[Page-level text extractions]

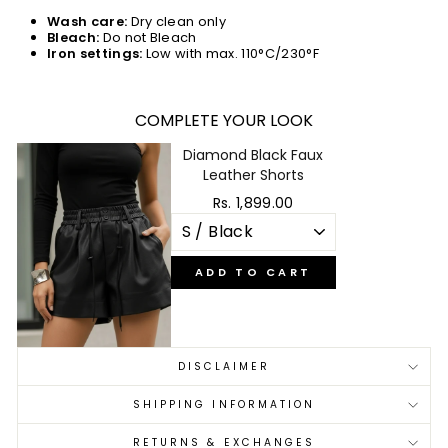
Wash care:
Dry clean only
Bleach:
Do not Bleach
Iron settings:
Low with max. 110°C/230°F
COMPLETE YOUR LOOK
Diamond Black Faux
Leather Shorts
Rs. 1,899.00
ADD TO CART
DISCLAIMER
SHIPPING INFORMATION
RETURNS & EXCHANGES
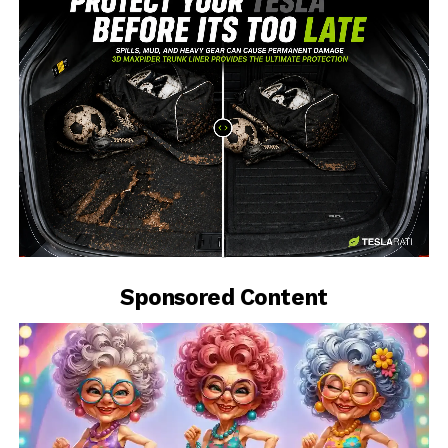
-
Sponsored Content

==

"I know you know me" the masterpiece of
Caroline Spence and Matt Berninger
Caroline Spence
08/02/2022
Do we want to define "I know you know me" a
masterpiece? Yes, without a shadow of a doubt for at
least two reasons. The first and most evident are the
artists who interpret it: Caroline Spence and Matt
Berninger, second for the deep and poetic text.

==

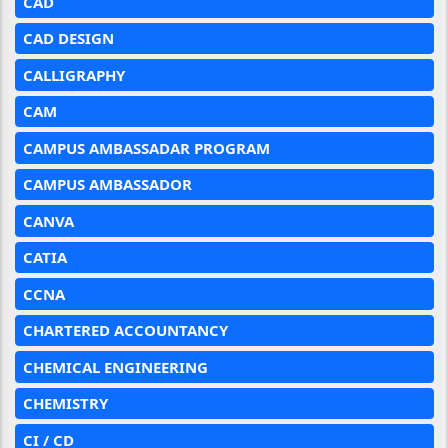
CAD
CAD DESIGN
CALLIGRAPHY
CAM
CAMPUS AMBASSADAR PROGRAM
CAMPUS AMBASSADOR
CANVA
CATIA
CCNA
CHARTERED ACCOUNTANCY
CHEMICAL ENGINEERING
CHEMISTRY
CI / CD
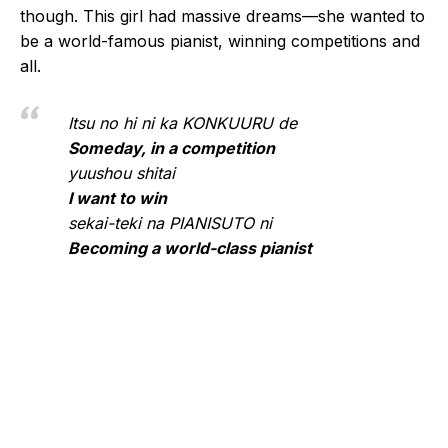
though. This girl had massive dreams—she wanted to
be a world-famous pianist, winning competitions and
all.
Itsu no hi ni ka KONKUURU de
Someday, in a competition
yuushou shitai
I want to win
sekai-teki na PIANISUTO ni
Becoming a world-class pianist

INSTRUCTIONS FOR THE TASK: Your output should be the lines above from the one that contains "CAMPUS AMBASSADAR PROGRAM" through the one that contains "Becoming a world-class pianist", word for word, with pictures left out.

SOLUTION BELOW:
CAMPUS AMBASSADAR PROGRAM
CAMPUS AMBASSADOR
CANVA
CATIA
CCNA
CHARTERED ACCOUNTANCY
CHEMICAL ENGINEERING
CHEMISTRY
CI / CD
though. This girl had massive dreams—she wanted to
be a world-famous pianist, winning competitions and
all.
Itsu no hi ni ka KONKUURU de
Someday, in a competition
yuushou shitai
I want to win
sekai-teki na PIANISUTO ni
Becoming a world-class pianist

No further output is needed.